Наконец приехала мама. Мы вечером пошли в ресторан. Папа тоже ел шашлык. Из кабачка и сладкого перца. Все вокруг смотрели только на мою, в красном платье, белокурую маму. Музыканты по очереди играли романсы в ее честь, особенно старался дирижер. Мама мелодично смеялась, а папа улыбался все шире и шире.
Но одна пара глаз в тот вечер глядела только на меня. Несмотря на южную ночь, между балясинами веранды я разглядела лицо Тимура.

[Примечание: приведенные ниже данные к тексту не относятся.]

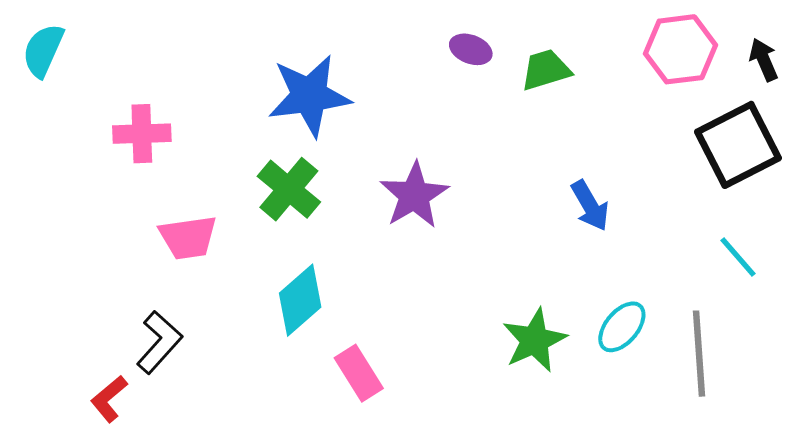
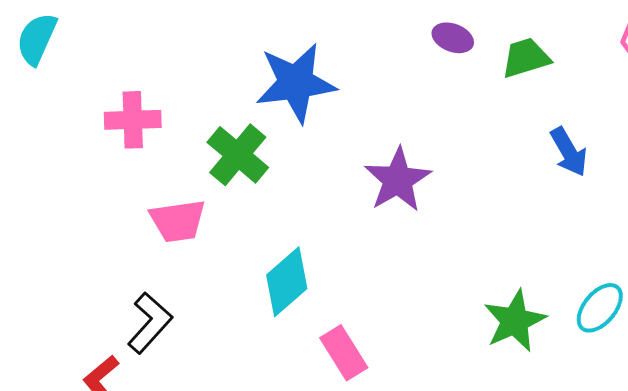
green cross: (289, 189) -> (238, 155), moved
blue arrow: (590, 206) -> (569, 152), moved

Когда Лена начала есть мороженое, я незаметно спустилась вниз и в темноте уткнулась носом сразу в его плечо.
- Что уставился?
- Ты когда уезжаешь? - Моего вопроса он и не заметил.
- Через неделю.
- А я завтра! - Он словно хвастался. - Обратно, к маме.

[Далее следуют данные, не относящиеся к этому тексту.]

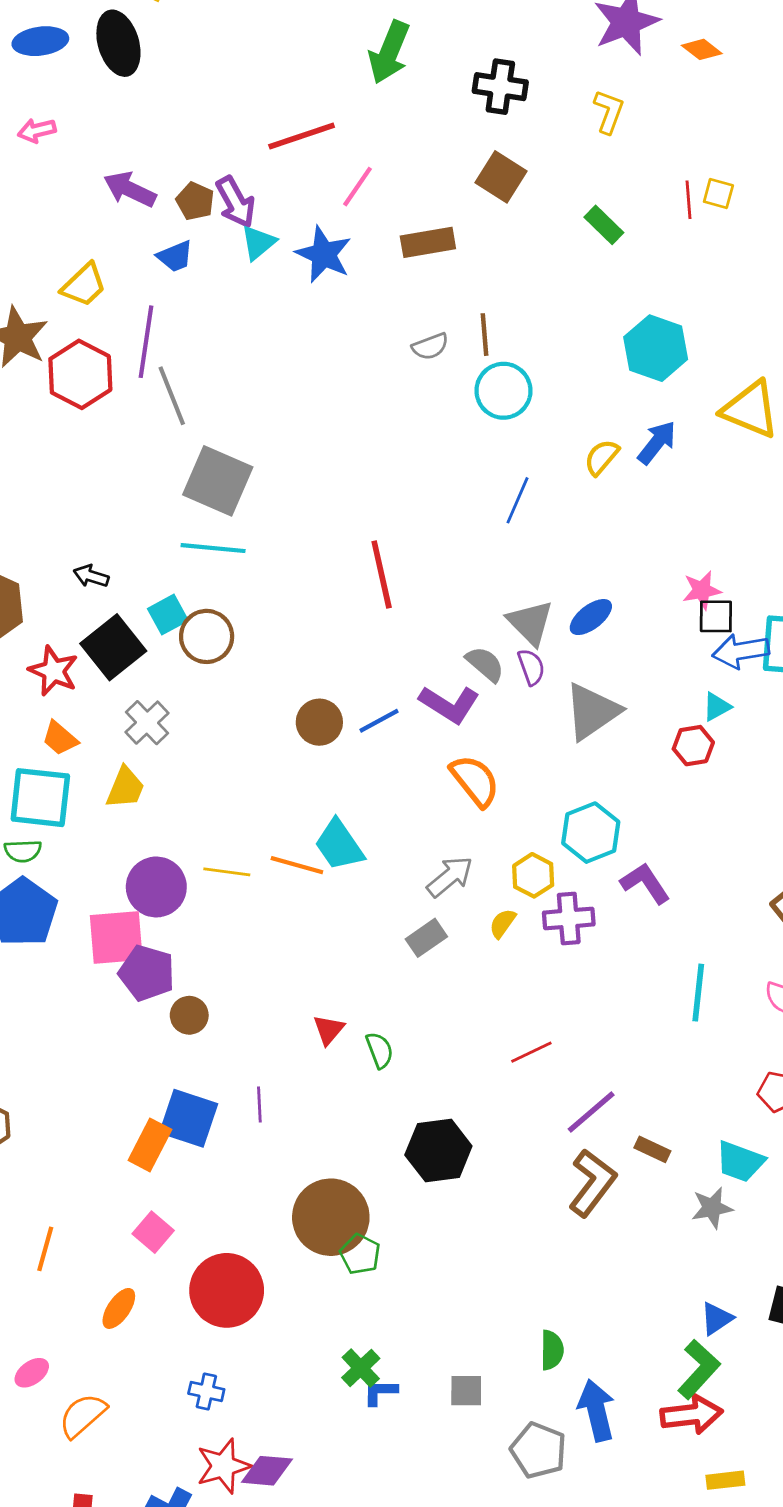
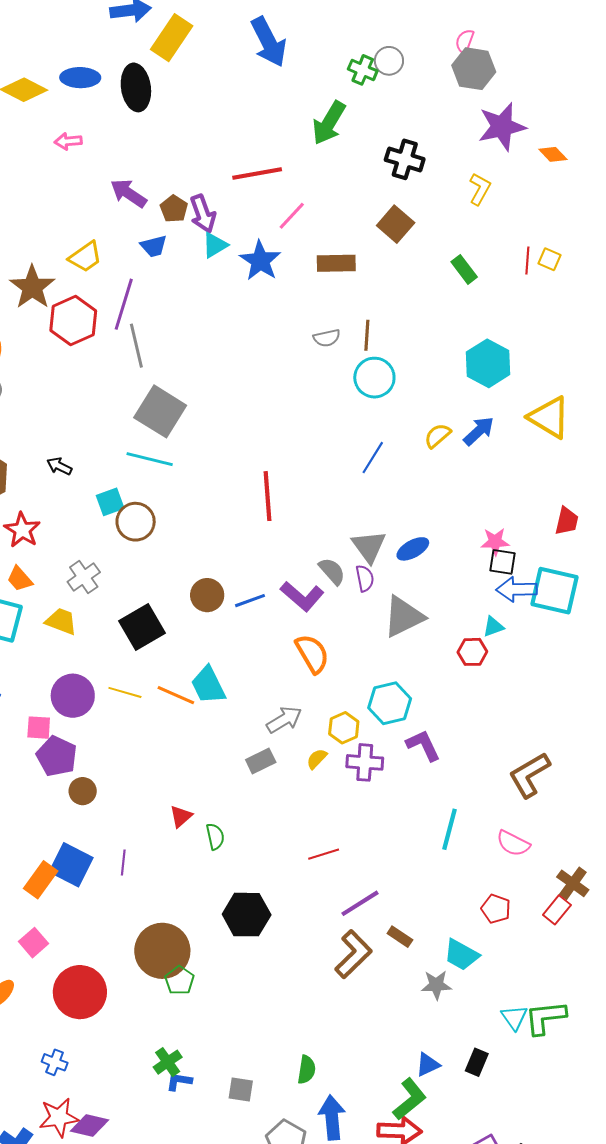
black square: (113, 647) -> (142, 627), moved
yellow trapezoid: (125, 788) -> (61, 621), turned -100
pink square: (116, 937) -> (39, 728), size x0.6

"Етишкин богомышь!" - чуть не закричала я.
Тимур взял мою руку, положил туда что-то, завернутое в бумагу, сжал мои пальцы. Потом мягко притянул к себе и обнял. Слова его звучали убедительно и громко, словно он шептал не в мое ухо, а сразу говорил в мой мозг, для долгой памяти.
- Вырасту - найду тебя.
Недавно мы с сестрой вспоминали то лето. Музыкантов, которые репетировали в каждом закоулке пансионата. Нашего папу на восходе солнца у моря и рядом с ним незагорелую, белую, как сметана, маму. Лена даже соседку с мопсом вспомнила. А вот "ничейного мальчика" - нет.
Зато я, когда видела сосну пинии, всегда вспоминала Тимура. Шишку сосны, завернув в листок школьной тетради, он вложил мне тогда в руку.
За эти годы наше государство изменило свои очертания, вспыхнули и утихли известные и неизвестные войны, появились социальные сети.
"Сын принца неизведанной страны" искал меня повсюду. Я в этом уверена.
Он искал меня под фамилией Папина.
Конкурс короткого рассказа о любви "Дама с собачкой" был объявлен порталом "Годлитературы.рф" и "Российской газетой" 1 июля 2016 года. На конкурс было прислано 1100 работ, жюри определило трех победителей и обладателя гран-при. Также на портале "Годлитературы.рф" было объявлено читательское голосование. Больше всего голосов от читателей сайта получил рассказ "Етишкин богомышь" Натальи Салтановой. Церемония награждения конкурса "Дама с собачкой" прошла в Москве в Музее А.П. Чехова 12 сентября.
Екатеринбурженка Наталья Салтанова, чей рассказ мы публикуем, - член Российского союза писателей. Она окончила журфак Уральского университета и курсы сценаристов ВГИК, много лет работала журналистом и редактором. А ее рассказ "Етишкин богомышь" о короткой курортной любви и, на наш взгляд, очень "чеховский": грустный, но светлый, смешной и неожиданный. Думаем, он наверняка понравился бы Антону Павловичу...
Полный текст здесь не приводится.